Understanding how JavaScript engines use hidden classes and inline caches to optimize your code is the key to writing truly high-performance applications.

· 9 min read

I spent three days once staring at a profiler, trying to figure out why a single function in our rendering loop was dragging the entire frame rate into the dirt. On paper, it was a simple property access—just a user.id lookup—but the V8 engine was treating it like a complex cryptographic puzzle. That was my first real encounter with the "performance cliff" of megamorphism, and it changed how I look at JavaScript objects forever.

We’re taught that JavaScript is a dynamic, "anything goes" language where objects are just loose bags of properties. You can add a key here, delete a key there, and change a string to a number whenever you feel like it. While that's technically true for the programmer, it’s a nightmare for the engine. To make your code fast, modern JavaScript engines like V8 (Chrome/Node), SpiderMonkey (Firefox), and JavaScriptCore (Safari) try to treat your dynamic objects as if they were rigid, static structures.

This optimization trick is built on two pillars: Hidden Classes and Inline Caches. And the secret to keeping them happy is a concept called Monomorphism.

The Illusion of the Hash Map

If you ask a developer what a JavaScript object is, they’ll likely say "it’s a hash map." It maps a string key to a value. In theory, looking up a key in a hash map is $O(1)$. But $O(1)$ doesn't mean "fast"—it just means "constant time." Calculating a hash, handling collisions, and digging through a bucket in memory is actually quite slow when you're doing it millions of times per second inside a hot loop.

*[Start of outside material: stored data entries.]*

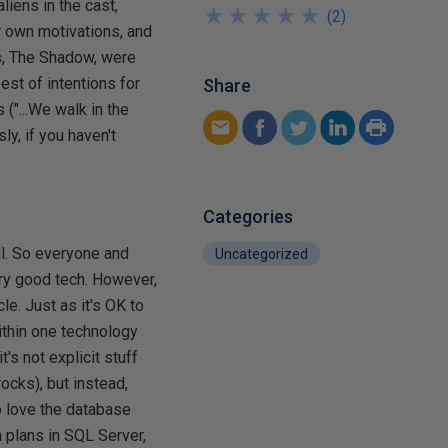
iens in the cast,
★
★
★
★
★
★
★
★
★
★
(
2
)
ir own motivations, and
ns, The Shadow, were
est of intentions for
Share
("...We walk in the
ly, if you haven't
Categories
all. So everyone and
Uncategorized
very good tech. However,
le. Just as it's OK to
within one technology
's not explicit stuff
rocks), but instead,
to love the database
n plans in SQL Server,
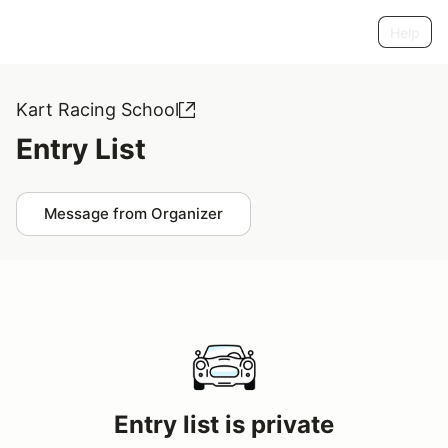
Help
Kart Racing School
Entry List
Message from Organizer
Entry list is private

C++ or Rust don't have this problem with their objects (structs or classes). When you compile a C++ program, the compiler knows exactly where every property is located in memory relative to the start of the object. It’s just a fixed offset. object + 8 bytes is the ID; object + 16 bytes is the name.

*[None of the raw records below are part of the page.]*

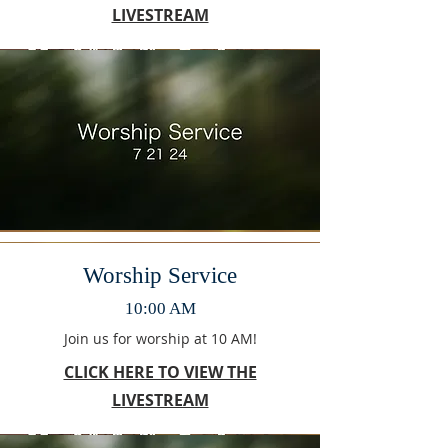
LIVESTREAM
Worship Service
10:00 AM
Join us for worship at 10 AM!
CLICK HERE TO VIEW THE
LIVESTREAM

JavaScript engines want that C++ speed. To get it, they invent Hidden Classes (sometimes called Shapes or Maps).

How Hidden Classes are Born

Every time you create an object, the engine assigns it a hidden class. If two objects share the same structure, they share the same hidden class.

const userA = { name: "Alice", age: 30 };
const userB = { name: "Bob", age: 25 };

In this case, userA and userB share the same hidden class. The engine says: "Okay, any object with this specific hidden class has name at offset 0 and age at offset 1."

However, the order of property assignment matters. This is where people usually start breaking their performance without realizing it.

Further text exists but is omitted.